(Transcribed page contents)
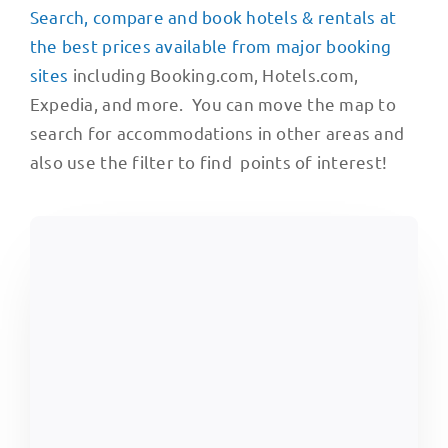
Search, compare and book hotels & rentals at
the best prices available from major booking
sites
including Booking.com, Hotels.com,
Expedia, and more. You can move the map to
search for accommodations in other areas and
also use the filter to find points of interest!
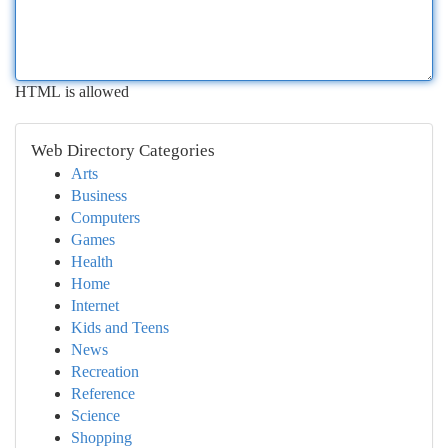
HTML is allowed
Web Directory Categories
Arts
Business
Computers
Games
Health
Home
Internet
Kids and Teens
News
Recreation
Reference
Science
Shopping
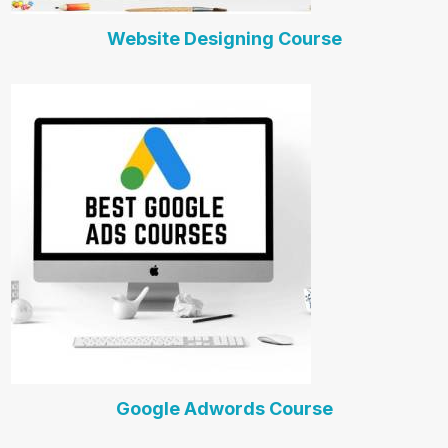
Website Designing Course
Google Adwords Course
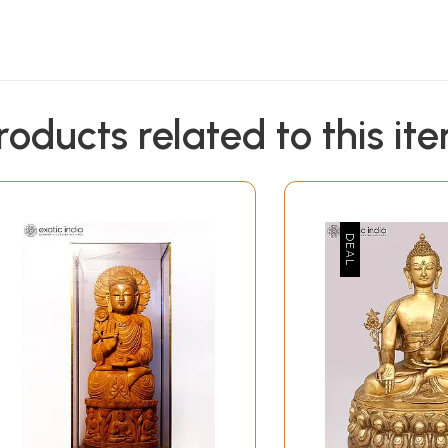
roducts related to this it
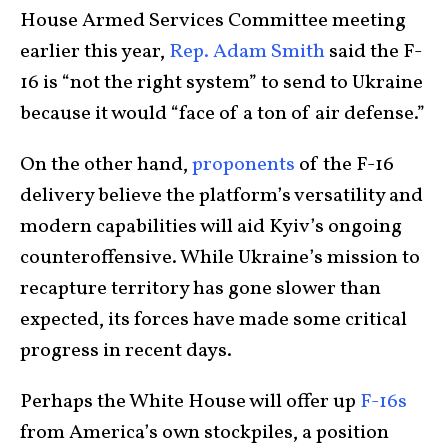
House Armed Services Committee meeting
earlier this year,
Rep. Adam Smith
said the F-
16 is “not the right system” to send to Ukraine
because it would “face of a ton of air defense.”
On the other hand,
proponents
of the F-16
delivery believe the platform’s versatility and
modern capabilities will aid Kyiv’s ongoing
counteroffensive. While Ukraine’s mission to
recapture territory has gone slower than
expected, its forces have made some critical
progress in recent days.
Perhaps the White House will offer up
F-16s
from America’s own stockpiles, a position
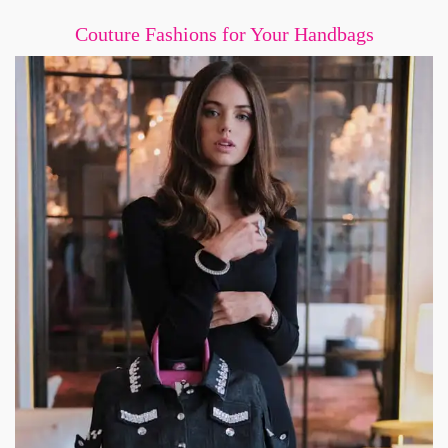
Couture Fashions for Your Handbags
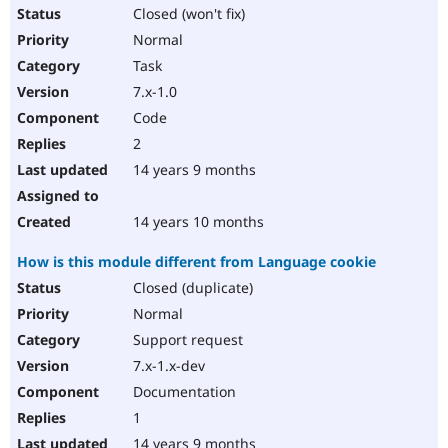
Closed (won't fix)
Normal
Task
7.x-1.0
Code
2
14 years 9 months
14 years 10 months
How is this module different from Language cookie
Closed (duplicate)
Normal
Support request
7.x-1.x-dev
Documentation
1
14 years 9 months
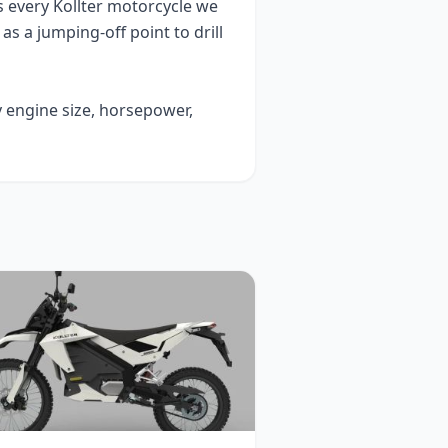
s every
Kollter
motorcycle we
t as a jumping-off point to drill
y engine size, horsepower,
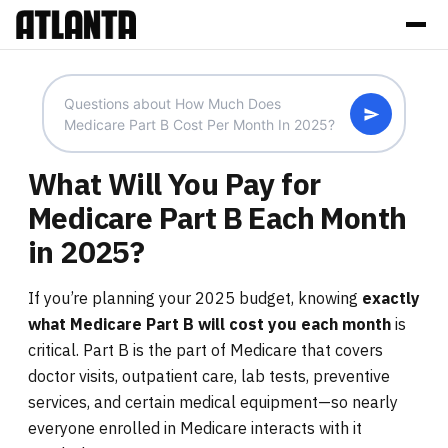
What Will You Pay for
Medicare Part B Each Month
in 2025?
If you’re planning your 2025 budget, knowing
exactly
what Medicare Part B will cost you each month
is
critical. Part B is the part of Medicare that covers
doctor visits, outpatient care, lab tests, preventive
services, and certain medical equipment—so nearly
everyone enrolled in Medicare interacts with it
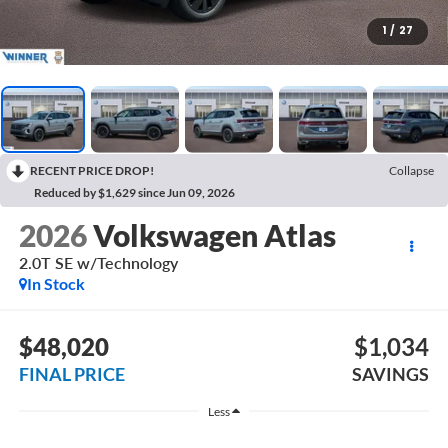
1
/
27
RECENT PRICE DROP!
Collapse
Reduced by $1,629 since Jun 09, 2026
2026
Volkswagen Atlas
2.0T SE w/Technology
In Stock
$48,020
$1,034
FINAL PRICE
SAVINGS
Less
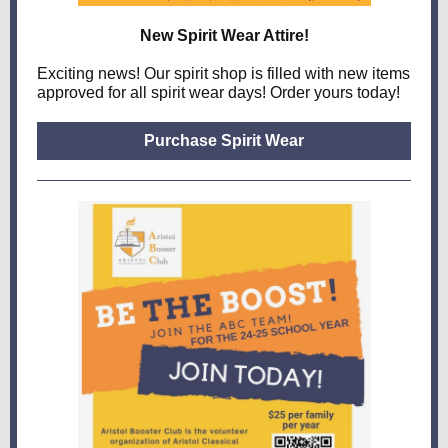
New Spirit Wear Attire!
Exciting news! Our spirit shop is filled with new items
approved for all spirit wear days! Order yours today!
Purchase Spirit Wear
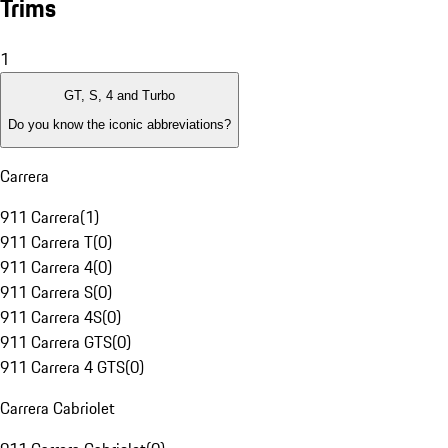
Trims
1
GT, S, 4 and Turbo
Do you know the iconic abbreviations?
Carrera
911 Carrera
(
1
)
911 Carrera T
(
0
)
911 Carrera 4
(
0
)
911 Carrera S
(
0
)
911 Carrera 4S
(
0
)
911 Carrera GTS
(
0
)
911 Carrera 4 GTS
(
0
)
Carrera Cabriolet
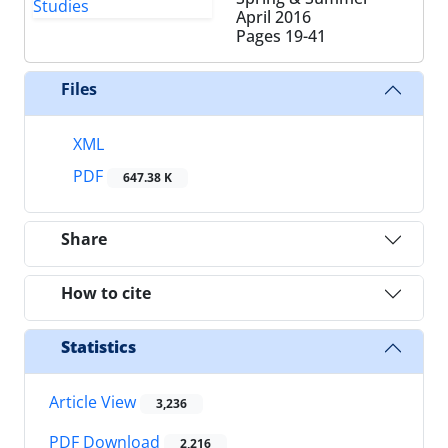
April 2016
Pages
19-41
Files
XML
PDF
647.38 K
Share
How to cite
Statistics
Article View
3,236
PDF Download
2,216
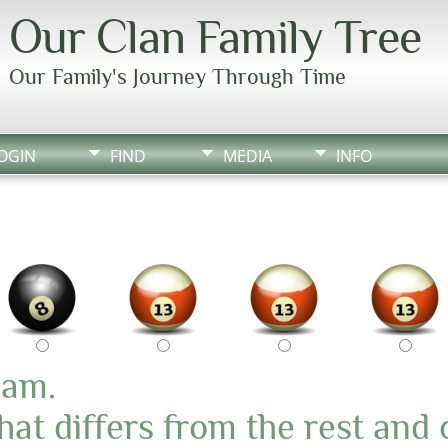
Our Clan Family Tree
Our Family's Journey Through Time
OGIN
FIND
MEDIA
INFO
pam.
at differs from the rest and 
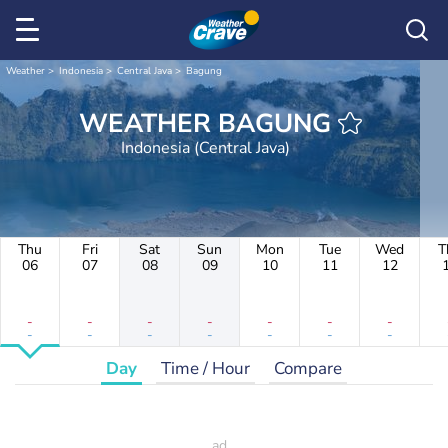
Weather
Indonesia
Central Java
Bagung
WEATHER BAGUNG
Indonesia (Central Java)
Thu
Fri
Sat
Sun
Mon
Tue
Wed
T
06
07
08
09
10
11
12
-
-
-
-
-
-
-
-
-
-
-
-
-
-
Day
Time / Hour
Compare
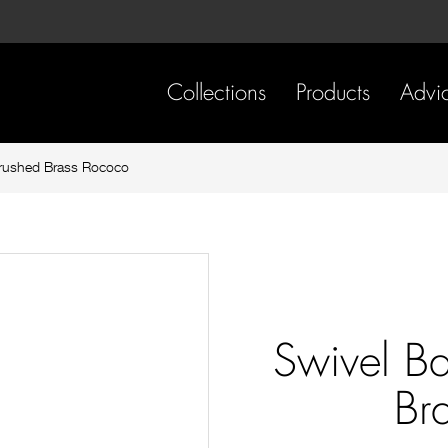
Skip
Skip
to
to
content
footer
navigation
Collections
Products
Advi
Brushed Brass Rococo
Swivel B
Br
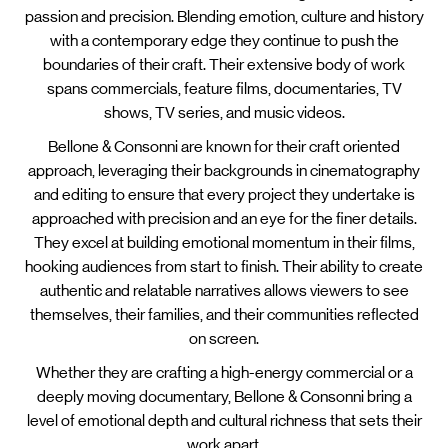
passion and precision. Blending emotion, culture and history
with a contemporary edge they continue to push the
boundaries of their craft. Their extensive body of work
spans commercials, feature films, documentaries, TV
shows, TV series, and music videos.
Bellone & Consonni are known for their craft oriented
approach, leveraging their backgrounds in cinematography
and editing to ensure that every project they undertake is
approached with precision and an eye for the finer details.
They excel at building emotional momentum in their films,
hooking audiences from start to finish. Their ability to create
authentic and relatable narratives allows viewers to see
themselves, their families, and their communities reflected
on screen.
Whether they are crafting a high-energy commercial or a
deeply moving documentary, Bellone & Consonni bring a
level of emotional depth and cultural richness that sets their
work apart.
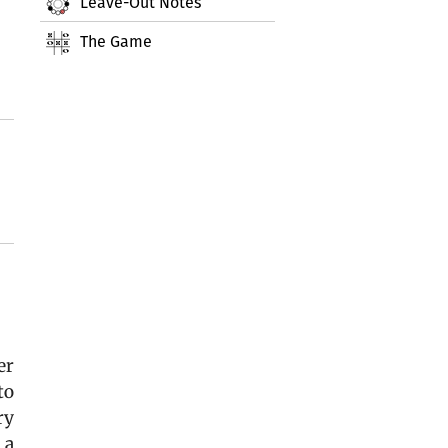
Leave-Out Notes
The Game
er
to
ry
 a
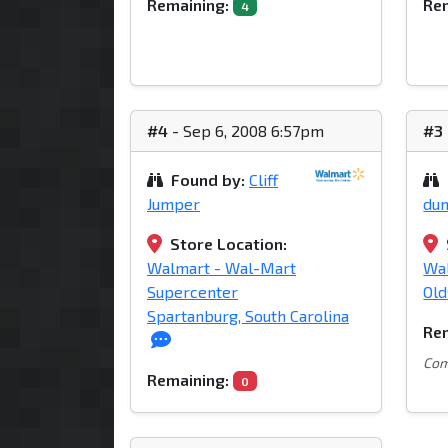
Remaining:
Rem
4
#4
- Sep 6, 2008 6:57pm
#3
Found by:
Cliff
Jumper
du
Store Location:
Walmart - Wal-Mart
Wa
Supercenter
Old
Spartanburg, South Carolina
Rem
Com
Remaining:
0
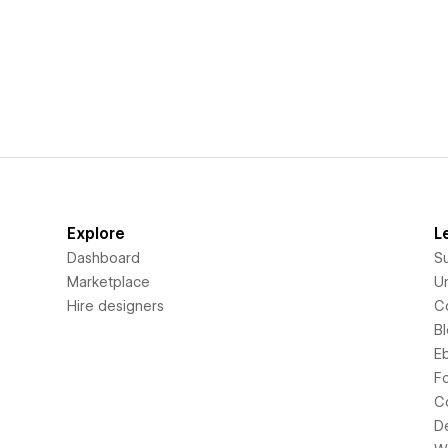
Explore
L
Dashboard
S
Marketplace
Un
Hire designers
C
B
E
F
C
D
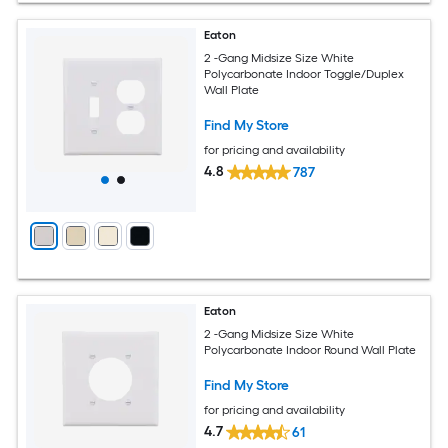
Eaton
2 -Gang Midsize Size White
Polycarbonate Indoor Toggle/Duplex
Wall Plate
Find My Store
for pricing and availability
4.8
787
Eaton
2 -Gang Midsize Size White
Polycarbonate Indoor Round Wall Plate
Find My Store
for pricing and availability
4.7
61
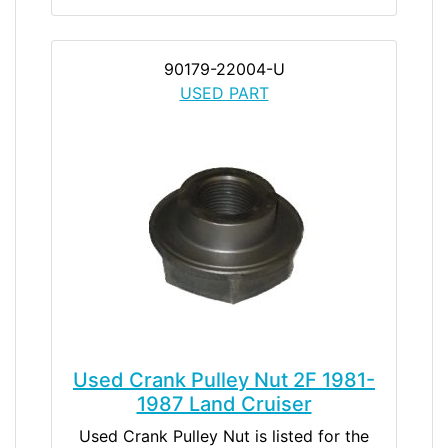
90179-22004-U
USED PART
Used Crank Pulley Nut 2F 1981-
1987 Land Cruiser
Used Crank Pulley Nut is listed for the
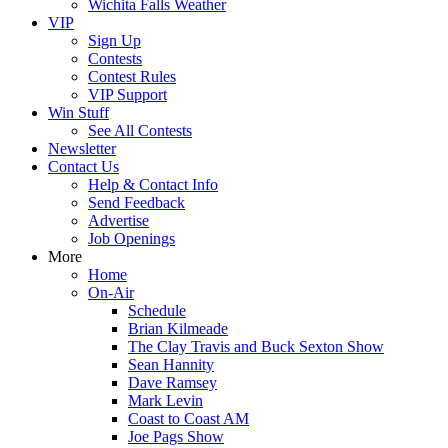
Wichita Falls Weather
VIP
Sign Up
Contests
Contest Rules
VIP Support
Win Stuff
See All Contests
Newsletter
Contact Us
Help & Contact Info
Send Feedback
Advertise
Job Openings
More
Home
On-Air
Schedule
Brian Kilmeade
The Clay Travis and Buck Sexton Show
Sean Hannity
Dave Ramsey
Mark Levin
Coast to Coast AM
Joe Pags Show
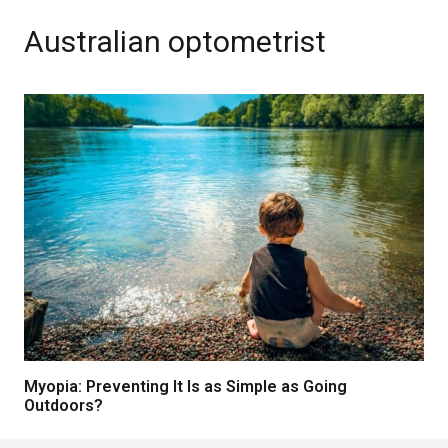
Australian optometrist
Myopia: Preventing It Is as Simple as Going
Outdoors?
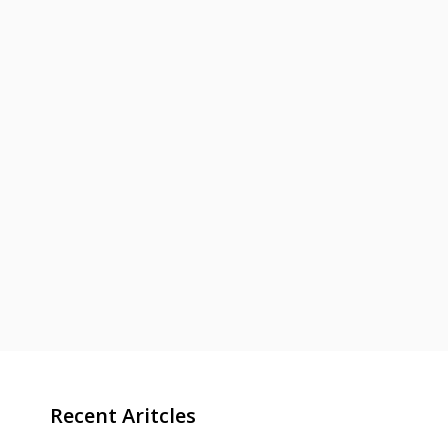
Recent Aritcles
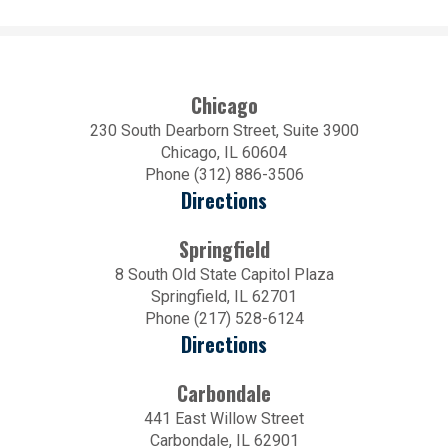
Chicago
230 South Dearborn Street, Suite 3900
Chicago, IL 60604
Phone (312) 886-3506
Directions
Springfield
8 South Old State Capitol Plaza
Springfield, IL 62701
Phone (217) 528-6124
Directions
Carbondale
441 East Willow Street
Carbondale, IL 62901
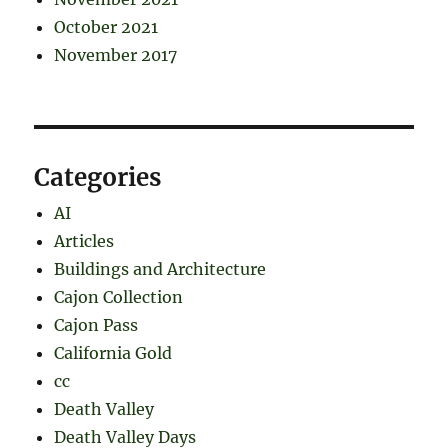
October 2021
November 2017
Categories
AI
Articles
Buildings and Architecture
Cajon Collection
Cajon Pass
California Gold
cc
Death Valley
Death Valley Days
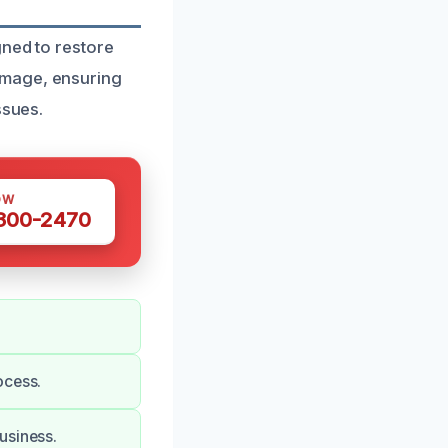
gned to restore
amage, ensuring
ssues.
OW
 300-2470
ocess.
usiness.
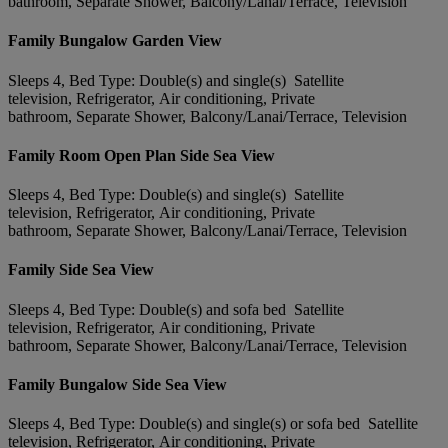
bathroom, Separate Shower, Balcony/Lanai/Terrace, Television
Family Bungalow Garden View
Sleeps 4, Bed Type: Double(s) and single(s) Satellite
television, Refrigerator, Air conditioning, Private
bathroom, Separate Shower, Balcony/Lanai/Terrace, Television
Family Room Open Plan Side Sea View
Sleeps 4, Bed Type: Double(s) and single(s) Satellite
television, Refrigerator, Air conditioning, Private
bathroom, Separate Shower, Balcony/Lanai/Terrace, Television
Family Side Sea View
Sleeps 4, Bed Type: Double(s) and sofa bed Satellite
television, Refrigerator, Air conditioning, Private
bathroom, Separate Shower, Balcony/Lanai/Terrace, Television
Family Bungalow Side Sea View
Sleeps 4, Bed Type: Double(s) and single(s) or sofa bed Satellite
television, Refrigerator, Air conditioning, Private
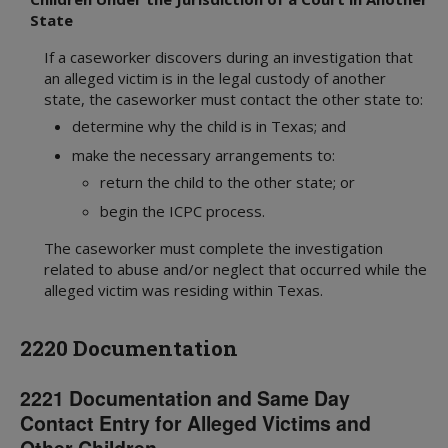
State
If a caseworker discovers during an investigation that
an alleged victim is in the legal custody of another
state, the caseworker must contact the other state to:
determine why the child is in Texas; and
make the necessary arrangements to:
return the child to the other state; or
begin the ICPC process.
The caseworker must complete the investigation
related to abuse and/or neglect that occurred while the
alleged victim was residing within Texas.
2220 Documentation
2221 Documentation and Same Day
Contact Entry for Alleged Victims and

[EXERCISE OBJECTIVE]: Output the lines above verbatim, images excluded.

[EXERCISE ANSWER]:
Search, compare and book hotels & rentals at
the best prices available from major booking
sites
including Booking.com, Hotels.com,
Expedia, and more. You can move the map to
search for accommodations in other areas and
also use the filter to find points of interest!
HTML is allowed
Web Directory Categories
Arts
Business
Computers
Games
Health
Home
Internet
Kids and Teens
News
Recreation
Reference
Science
Shopping
Website Designing Course
Google Adwords Course
roducts related to this it
House Armed Services Committee meeting
earlier this year,
Rep. Adam Smith
said the F-
16 is “not the right system” to send to Ukraine
because it would “face of a ton of air defense.”
On the other hand,
proponents
of the F-16
delivery believe the platform’s versatility and
modern capabilities will aid Kyiv’s ongoing
counteroffensive. While Ukraine’s mission to
recapture territory has gone slower than
expected, its forces have made some critical
progress in recent days.
Perhaps the White House will offer up
F-16s
from America’s own stockpiles, a position
Couture Fashions for Your Handbags
Closed (won't fix)
Normal
Task
7.x-1.0
Code
2
14 years 9 months
14 years 10 months
How is this module different from Language cookie
Closed (duplicate)
Normal
Support request
7.x-1.x-dev
Documentation
1
14 years 9 months
s every
Kollter
motorcycle we
t as a jumping-off point to drill
y engine size, horsepower,
What Will You Pay for
Medicare Part B Each Month
in 2025?
If you’re planning your 2025 budget, knowing
exactly
what Medicare Part B will cost you each month
is
critical. Part B is the part of Medicare that covers
doctor visits, outpatient care, lab tests, preventive
services, and certain medical equipment—so nearly
everyone enrolled in Medicare interacts with it
1
/
27
RECENT PRICE DROP!
Collapse
Reduced by $1,629 since Jun 09, 2026
2026
Volkswagen Atlas
2.0T SE w/Technology
In Stock
$48,020
$1,034
FINAL PRICE
SAVINGS
Less
New Spirit Wear Attire!
Exciting news! Our spirit shop is filled with new items
approved for all spirit wear days! Order yours today!
Purchase Spirit Wear
Trims
1
GT, S, 4 and Turbo
Do you know the iconic abbreviations?
Carrera
911 Carrera
(
1
)
911 Carrera T
(
0
)
911 Carrera 4
(
0
)
911 Carrera S
(
0
)
911 Carrera 4S
(
0
)
911 Carrera GTS
(
0
)
911 Carrera 4 GTS
(
0
)
Carrera Cabriolet
April 2016
Pages
19-41
Files
XML
PDF
647.38 K
Share
How to cite
Statistics
Article View
3,236
PDF Download
2,216
Our Clan Family Tree
Our Family's Journey Through Time
OGIN
FIND
MEDIA
INFO
pam.
at differs from the rest and 
Weather
Indonesia
Central Java
Bagung
WEATHER BAGUNG
Indonesia (Central Java)
Thu
Fri
Sat
Sun
Mon
Tue
Wed
T
06
07
08
09
10
11
12
-
-
-
-
-
-
-
-
-
-
-
-
-
-
Day
Time / Hour
Compare
Skip
Skip
to
to
content
footer
navigation
Collections
Products
Advi
Brushed Brass Rococo
Swivel B
Br
passion and precision. Blending emotion, culture and history
with a contemporary edge they continue to push the
boundaries of their craft. Their extensive body of work
spans commercials, feature films, documentaries, TV
shows, TV series, and music videos.
Bellone & Consonni are known for their craft oriented
approach, leveraging their backgrounds in cinematography
and editing to ensure that every project they undertake is
approached with precision and an eye for the finer details.
They excel at building emotional momentum in their films,
hooking audiences from start to finish. Their ability to create
authentic and relatable narratives allows viewers to see
themselves, their families, and their communities reflected
on screen.
Whether they are crafting a high-energy commercial or a
deeply moving documentary, Bellone & Consonni bring a
level of emotional depth and cultural richness that sets their
work apart.
Leave-Out Notes
The Game
er
to
ry
 a
Remaining:
Rem
4
#4
- Sep 6, 2008 6:57pm
#3
Found by:
Cliff
Jumper
du
Store Location:
Walmart - Wal-Mart
Wa
Supercenter
Old
Spartanburg, South Carolina
Rem
Com
Remaining:
0
Explore
L
Dashboard
S
Marketplace
Un
Hire designers
C
B
E
F
C
D
Eaton
2 -Gang Midsize Size White
Polycarbonate Indoor Toggle/Duplex
Wall Plate
Find My Store
for pricing and availability
4.8
787
Eaton
2 -Gang Midsize Size White
Polycarbonate Indoor Round Wall Plate
Find My Store
for pricing and availability
4.7
61
90179-22004-U
USED PART
Used Crank Pulley Nut 2F 1981-
1987 Land Cruiser
Used Crank Pulley Nut is listed for the
Wichita Falls Weather
VIP
Sign Up
Contests
Contest Rules
VIP Support
Win Stuff
See All Contests
Newsletter
Contact Us
Help & Contact Info
Send Feedback
Advertise
Job Openings
More
Home
On-Air
Schedule
Brian Kilmeade
The Clay Travis and Buck Sexton Show
Sean Hannity
Dave Ramsey
Mark Levin
Coast to Coast AM
Joe Pags Show
Australian optometrist
Myopia: Preventing It Is as Simple as Going
Outdoors?
Recent Aritcles
Chicago
230 South Dearborn Street, Suite 3900
Chicago, IL 60604
Phone (312) 886-3506
Directions
Springfield
8 South Old State Capitol Plaza
Springfield, IL 62701
Phone (217) 528-6124
Directions
Carbondale
441 East Willow Street
Carbondale, IL 62901
October 2021
November 2017
Categories
AI
Articles
Buildings and Architecture
Cajon Collection
Cajon Pass
California Gold
cc
Death Valley
Death Valley Days
gned to restore
amage, ensuring
ssues.
OW
 300-2470
ocess.
usiness.
bathroom, Separate Shower, Balcony/Lanai/Terrace, Television
Family Bungalow Garden View
Sleeps 4, Bed Type: Double(s) and single(s) Satellite
television, Refrigerator, Air conditioning, Private
bathroom, Separate Shower, Balcony/Lanai/Terrace, Television
Family Room Open Plan Side Sea View
Sleeps 4, Bed Type: Double(s) and single(s) Satellite
television, Refrigerator, Air conditioning, Private
bathroom, Separate Shower, Balcony/Lanai/Terrace, Television
Family Side Sea View
Sleeps 4, Bed Type: Double(s) and sofa bed Satellite
television, Refrigerator, Air conditioning, Private
bathroom, Separate Shower, Balcony/Lanai/Terrace, Television
Family Bungalow Side Sea View
Sleeps 4, Bed Type: Double(s) and single(s) or sofa bed Satellite
television, Refrigerator, Air conditioning, Private
State
If a caseworker discovers during an investigation that
an alleged victim is in the legal custody of another
state, the caseworker must contact the other state to:
determine why the child is in Texas; and
make the necessary arrangements to:
return the child to the other state; or
begin the ICPC process.
The caseworker must complete the investigation
related to abuse and/or neglect that occurred while the
alleged victim was residing within Texas.
2220 Documentation
2221 Documentation and Same Day
Contact Entry for Alleged Victims and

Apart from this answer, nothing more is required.